Scope and Content Note
The papers of the family of Edward Wight Washburn (1881-1934) span the years 1817-1934. The collection contains diaries, correspondence, school material, notebooks, photographs, financial and military papers, genealogical records, writings, printed matter, and miscellaneous documents pertaining to Washburn and his family, including his parents, William Gilmor and Flora Ella Wight Washburn, and grandparents, George A. and Elizabeth Gilmor Washburn. The collection is organized into six series: Diaries , Correspondence , Notebooks , Genealogy , Miscellany , and Oversize .

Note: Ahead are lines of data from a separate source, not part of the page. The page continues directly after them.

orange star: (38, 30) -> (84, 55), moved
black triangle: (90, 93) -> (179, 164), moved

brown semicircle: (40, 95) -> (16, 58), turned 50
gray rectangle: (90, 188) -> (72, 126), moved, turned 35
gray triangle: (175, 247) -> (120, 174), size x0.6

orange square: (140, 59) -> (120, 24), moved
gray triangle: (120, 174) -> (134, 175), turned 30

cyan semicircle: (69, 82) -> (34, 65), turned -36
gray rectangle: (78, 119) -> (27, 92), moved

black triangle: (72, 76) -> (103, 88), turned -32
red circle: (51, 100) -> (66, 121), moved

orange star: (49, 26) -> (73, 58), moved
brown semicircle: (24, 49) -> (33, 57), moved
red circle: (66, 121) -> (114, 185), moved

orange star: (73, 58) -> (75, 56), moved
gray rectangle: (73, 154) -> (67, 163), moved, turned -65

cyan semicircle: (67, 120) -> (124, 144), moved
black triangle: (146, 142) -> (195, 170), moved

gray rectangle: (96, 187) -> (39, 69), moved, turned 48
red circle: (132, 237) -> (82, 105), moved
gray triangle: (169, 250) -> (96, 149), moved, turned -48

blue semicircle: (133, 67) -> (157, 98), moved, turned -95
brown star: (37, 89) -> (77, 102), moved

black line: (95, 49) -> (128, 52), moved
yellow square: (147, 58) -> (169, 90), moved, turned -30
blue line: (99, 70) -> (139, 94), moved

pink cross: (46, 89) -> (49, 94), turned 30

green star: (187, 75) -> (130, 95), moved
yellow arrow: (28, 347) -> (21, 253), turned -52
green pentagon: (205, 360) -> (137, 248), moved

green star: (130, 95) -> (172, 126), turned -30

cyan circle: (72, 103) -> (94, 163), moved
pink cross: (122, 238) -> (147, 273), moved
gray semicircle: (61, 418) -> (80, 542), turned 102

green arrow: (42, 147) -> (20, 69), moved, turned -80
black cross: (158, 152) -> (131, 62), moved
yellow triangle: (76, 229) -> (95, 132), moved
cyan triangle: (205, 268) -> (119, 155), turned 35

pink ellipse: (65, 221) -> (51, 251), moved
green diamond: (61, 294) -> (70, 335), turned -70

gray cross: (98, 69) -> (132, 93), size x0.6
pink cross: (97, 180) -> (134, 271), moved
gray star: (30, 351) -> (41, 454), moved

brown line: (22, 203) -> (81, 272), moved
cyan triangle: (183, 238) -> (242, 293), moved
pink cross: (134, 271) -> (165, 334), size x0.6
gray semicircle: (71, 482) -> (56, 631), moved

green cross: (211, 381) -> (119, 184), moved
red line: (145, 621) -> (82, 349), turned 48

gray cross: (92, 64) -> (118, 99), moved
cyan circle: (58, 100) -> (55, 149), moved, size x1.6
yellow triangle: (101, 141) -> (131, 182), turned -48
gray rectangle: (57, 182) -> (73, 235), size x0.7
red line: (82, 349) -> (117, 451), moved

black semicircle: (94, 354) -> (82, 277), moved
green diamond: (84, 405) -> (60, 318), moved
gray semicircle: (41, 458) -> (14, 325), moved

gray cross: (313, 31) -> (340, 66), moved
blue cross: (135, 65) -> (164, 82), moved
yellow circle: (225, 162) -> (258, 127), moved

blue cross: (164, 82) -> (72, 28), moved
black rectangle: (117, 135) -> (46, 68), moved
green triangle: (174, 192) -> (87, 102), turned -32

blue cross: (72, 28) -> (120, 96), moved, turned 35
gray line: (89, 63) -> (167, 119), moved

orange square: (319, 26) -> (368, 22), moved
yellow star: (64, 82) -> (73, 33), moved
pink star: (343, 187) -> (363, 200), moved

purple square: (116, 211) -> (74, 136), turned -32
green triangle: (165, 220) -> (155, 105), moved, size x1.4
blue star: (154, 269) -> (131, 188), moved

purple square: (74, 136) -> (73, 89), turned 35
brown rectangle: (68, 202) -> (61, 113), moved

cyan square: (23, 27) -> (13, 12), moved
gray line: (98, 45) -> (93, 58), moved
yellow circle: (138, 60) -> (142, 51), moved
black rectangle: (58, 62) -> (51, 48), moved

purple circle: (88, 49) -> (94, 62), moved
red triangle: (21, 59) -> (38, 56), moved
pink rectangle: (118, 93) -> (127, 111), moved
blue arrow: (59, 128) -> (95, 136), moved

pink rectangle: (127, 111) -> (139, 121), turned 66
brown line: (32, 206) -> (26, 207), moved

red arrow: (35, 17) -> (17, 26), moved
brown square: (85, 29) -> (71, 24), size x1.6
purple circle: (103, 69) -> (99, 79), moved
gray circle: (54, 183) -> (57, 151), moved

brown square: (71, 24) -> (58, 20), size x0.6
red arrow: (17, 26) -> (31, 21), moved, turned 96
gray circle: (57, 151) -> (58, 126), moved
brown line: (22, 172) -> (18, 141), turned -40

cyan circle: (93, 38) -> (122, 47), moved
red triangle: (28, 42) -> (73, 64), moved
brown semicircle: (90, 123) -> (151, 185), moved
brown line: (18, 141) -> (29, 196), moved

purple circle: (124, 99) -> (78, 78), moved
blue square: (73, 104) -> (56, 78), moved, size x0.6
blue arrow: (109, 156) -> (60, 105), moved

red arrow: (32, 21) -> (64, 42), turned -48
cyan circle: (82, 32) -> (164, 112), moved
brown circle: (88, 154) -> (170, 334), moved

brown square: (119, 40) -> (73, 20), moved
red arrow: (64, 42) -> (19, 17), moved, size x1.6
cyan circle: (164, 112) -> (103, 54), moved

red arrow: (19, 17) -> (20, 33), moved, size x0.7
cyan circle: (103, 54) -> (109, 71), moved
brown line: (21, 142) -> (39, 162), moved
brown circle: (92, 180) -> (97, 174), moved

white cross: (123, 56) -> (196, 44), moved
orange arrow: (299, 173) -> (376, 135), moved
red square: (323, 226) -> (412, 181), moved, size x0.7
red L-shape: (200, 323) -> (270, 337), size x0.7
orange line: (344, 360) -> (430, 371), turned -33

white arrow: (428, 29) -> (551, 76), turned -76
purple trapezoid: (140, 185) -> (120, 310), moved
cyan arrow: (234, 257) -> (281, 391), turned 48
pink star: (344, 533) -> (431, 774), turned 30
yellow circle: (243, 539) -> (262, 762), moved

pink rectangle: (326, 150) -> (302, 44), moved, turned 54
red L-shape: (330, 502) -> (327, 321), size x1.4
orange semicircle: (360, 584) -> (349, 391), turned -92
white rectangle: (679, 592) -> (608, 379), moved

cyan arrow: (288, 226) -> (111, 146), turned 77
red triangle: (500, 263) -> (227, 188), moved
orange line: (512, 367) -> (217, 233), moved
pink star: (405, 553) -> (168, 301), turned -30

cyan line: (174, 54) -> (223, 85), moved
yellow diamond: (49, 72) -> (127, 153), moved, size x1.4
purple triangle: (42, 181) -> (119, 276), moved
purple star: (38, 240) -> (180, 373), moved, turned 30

Edward W. Washburn was a professor of chemistry at the University of Illinois who in 1926 became chief chemist at the National Bureau of Standards. Beginning in 1918, he served variously as member, commissioner, delegate, editor, and chairman of various organizations and commissions relating to international chemistry standards and physical chemistry tables. The papers, however, focus almost entirely on the Washburn family, with the bulk of material as it pertains to Edward stemming from his early or personal life rather than professional concerns. He was born in Beatrice, Nebraska, where his father moved from Maine in the 1870s and was joined by his mother, who traveled west for their wedding. Grandfather George A. Washburn owned a dry goods and grocery operation in Calais, Maine, from 1857 to 1861.
The diaries and correspondence treat the circumstances and interrelationships of family life in these and other locales, including details of their daily activities. Of particular significance are correspondence and military papers from George A. Washburn’s service in the Civil War as a volunteer in the 12th Maine Infantry Regiment that shipped from Boston on the steamer Constitution to Ship Island, Mississippi, in November 1861. As captain in the Maine infantry, Washburn saw service under General Benjamin F. Butler in New Orleans before being discharged in May 1863 because of an illness contracted while in transport on the Constitution.